Many Americans have social and cultural hurdles that prevent them from getting timely cancer diagnoses and effective treatments. For example, lack of transportation can prevent women from being regularly screened for breast cancer, increasing the risk
of a late cancer diagnosis that can be difficult to treat. “Such social factors, also called social determinants of health, are well-known but have been difficult to analyze and interpret despite the use of powerful machine learning methods”
says Dr. Bhavnani, professor of biomedical informatics at UTMB, who co-leads the $1 million award from the National Institutes of Health with Dr. Hunter, clinical associate professor of pharmacy practice from Texas Southern University.
So what’s the problem? According to Dr. Bhavnani, there are three problems in analyzing social determinants of health. First, patients are similar and different in complex ways based on their social determinants of health. For example,
some patients lack transportation, health insurance, and steady employment, whereas others partially overlap with this group by also lacking steady employment, but additionally having language and communication problems with their providers. We need
methods that can not only identify such complex overlapping patterns to help design targeted solutions, but also measure their statistical significance and replicability, which are critical in the biomedical sciences.
A second methodological problem is that many AI and machine learning methods use complex mathematical formulas that transform the data in ways that are difficult to interpret by clinicians -- the so called “black box” AI problem. This problem
prevents researchers from inspecting whether the data and algorithms are biased against some groups. For example, if the data only includes individuals with health records, the results are biased because they exclude individuals who have never seen
a doctor due to low income. A third problem is that Black and Hispanic researchers are currently underrepresented in AI and machine learning research, which further increases the risk of biased data, analyses, and their interpretations.
The NIH award to Drs. Bhavnani and Hunter will directly address these three methodological hurdles by using an approach called Human-Centered AI. This approach will use graphical networks to automatically identify complex patterns in very large
datasets, while also visualizing the results at each step so ethicists, biostatisticians, and clinicians can inspect the data and interpret the results. The research will use data from the All of Us program which aims to contain data from
one million Americans with a focus on underrepresented populations. In addition, the collaboration with Dr. Hunter from Texas Southern University, a historically black college or university (HBCU), will leverage his rich experience in treating cancer
patients from disadvantaged communities to inspect the analysis and interpret the results.
Rodney Hunter, PharmD, BCOP, MPI and Clinical Associate Professor of Pharmacy Practice, TSU
"This partnership between TSU and UTMB on this NIH grant will begin a new era of leveraging AI and social determinants of health to help predict and address factors that have negatively impacted morbidity and mortality associated with cancers in minority patients, resulting in poorer outcomes compared to their majority counterparts.”
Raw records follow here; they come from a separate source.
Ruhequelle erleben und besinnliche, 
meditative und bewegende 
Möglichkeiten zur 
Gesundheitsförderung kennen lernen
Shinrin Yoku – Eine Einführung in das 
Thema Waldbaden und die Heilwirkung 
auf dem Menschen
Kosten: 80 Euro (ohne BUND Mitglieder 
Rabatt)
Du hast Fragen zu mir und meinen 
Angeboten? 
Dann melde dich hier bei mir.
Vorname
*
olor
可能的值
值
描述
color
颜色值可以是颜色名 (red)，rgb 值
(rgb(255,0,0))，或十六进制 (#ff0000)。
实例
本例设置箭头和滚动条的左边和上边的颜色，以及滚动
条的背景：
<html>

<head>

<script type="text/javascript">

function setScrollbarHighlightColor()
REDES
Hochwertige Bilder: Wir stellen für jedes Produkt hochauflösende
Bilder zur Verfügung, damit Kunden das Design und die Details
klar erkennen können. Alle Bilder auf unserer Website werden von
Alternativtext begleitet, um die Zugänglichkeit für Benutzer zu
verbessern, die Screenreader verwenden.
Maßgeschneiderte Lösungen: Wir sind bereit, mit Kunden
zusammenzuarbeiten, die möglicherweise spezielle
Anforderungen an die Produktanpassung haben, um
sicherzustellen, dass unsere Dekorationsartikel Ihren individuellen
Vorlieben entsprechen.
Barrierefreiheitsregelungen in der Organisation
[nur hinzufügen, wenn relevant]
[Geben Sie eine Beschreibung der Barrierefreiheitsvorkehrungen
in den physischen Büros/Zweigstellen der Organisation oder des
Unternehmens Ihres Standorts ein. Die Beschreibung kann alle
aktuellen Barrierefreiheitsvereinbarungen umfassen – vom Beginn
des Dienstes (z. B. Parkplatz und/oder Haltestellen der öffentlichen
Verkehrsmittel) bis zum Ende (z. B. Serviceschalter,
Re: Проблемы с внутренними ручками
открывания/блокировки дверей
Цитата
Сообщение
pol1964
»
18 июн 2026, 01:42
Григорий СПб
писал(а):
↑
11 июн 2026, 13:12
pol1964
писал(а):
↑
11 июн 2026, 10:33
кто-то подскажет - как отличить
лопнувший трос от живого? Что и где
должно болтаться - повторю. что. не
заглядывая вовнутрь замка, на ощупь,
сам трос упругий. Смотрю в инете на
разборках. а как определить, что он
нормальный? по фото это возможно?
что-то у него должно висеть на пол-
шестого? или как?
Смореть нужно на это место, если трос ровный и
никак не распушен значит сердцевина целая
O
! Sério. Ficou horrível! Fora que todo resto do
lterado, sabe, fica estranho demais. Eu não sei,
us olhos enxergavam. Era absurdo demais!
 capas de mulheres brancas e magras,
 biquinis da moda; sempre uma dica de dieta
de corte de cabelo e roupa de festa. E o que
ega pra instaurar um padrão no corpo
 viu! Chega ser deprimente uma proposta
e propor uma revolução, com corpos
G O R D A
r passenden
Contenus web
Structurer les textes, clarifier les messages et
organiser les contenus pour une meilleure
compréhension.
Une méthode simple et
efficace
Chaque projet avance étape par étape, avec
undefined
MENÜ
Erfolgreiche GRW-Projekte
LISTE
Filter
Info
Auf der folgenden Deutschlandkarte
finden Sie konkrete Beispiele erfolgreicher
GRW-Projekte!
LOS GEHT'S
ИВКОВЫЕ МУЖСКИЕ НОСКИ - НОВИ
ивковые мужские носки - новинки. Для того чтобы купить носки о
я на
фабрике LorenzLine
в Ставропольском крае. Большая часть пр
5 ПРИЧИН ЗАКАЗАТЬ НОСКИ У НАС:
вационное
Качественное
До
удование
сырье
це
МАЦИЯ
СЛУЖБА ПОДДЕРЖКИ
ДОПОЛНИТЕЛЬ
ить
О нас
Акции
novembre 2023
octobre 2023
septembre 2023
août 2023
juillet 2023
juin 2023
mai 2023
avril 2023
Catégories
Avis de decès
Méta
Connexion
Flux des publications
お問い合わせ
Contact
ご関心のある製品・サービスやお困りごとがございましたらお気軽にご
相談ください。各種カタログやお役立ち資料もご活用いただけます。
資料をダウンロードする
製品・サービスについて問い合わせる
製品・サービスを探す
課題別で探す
Kristen Peek, PhD, Dean of the School of Public and Population Health, UTMB
“We are very excited about this NIH award as it targets health inequity, while engaging researchers from multiple departments including biostatistics and data science, bioethics and humanities, and population health and health disparities.”
Randy Urban, MD, Chief Research Officer, and Director of the Institute for Translational Sciences, UTMB
“This NIH grant to Drs. Bhavnani and Hunter are part of an important regional alliance between UTMB and TSU, providing critical insights of how to incorporate social determinants of health into the care of patients with cancer.”
Sandra Hatch, MD, Chair of Radiation Oncology, UTMB
“Dr. Bhavnani’s human-centered AI approach will go a long way in reducing the hurdles faced by cancer patients in getting timely and effective cancer care.”
The NIH grant is from the Artificial Intelligence/Machine Learning Consortium to Advance Health Equity and Researcher Diversity (AIM-AHEAD).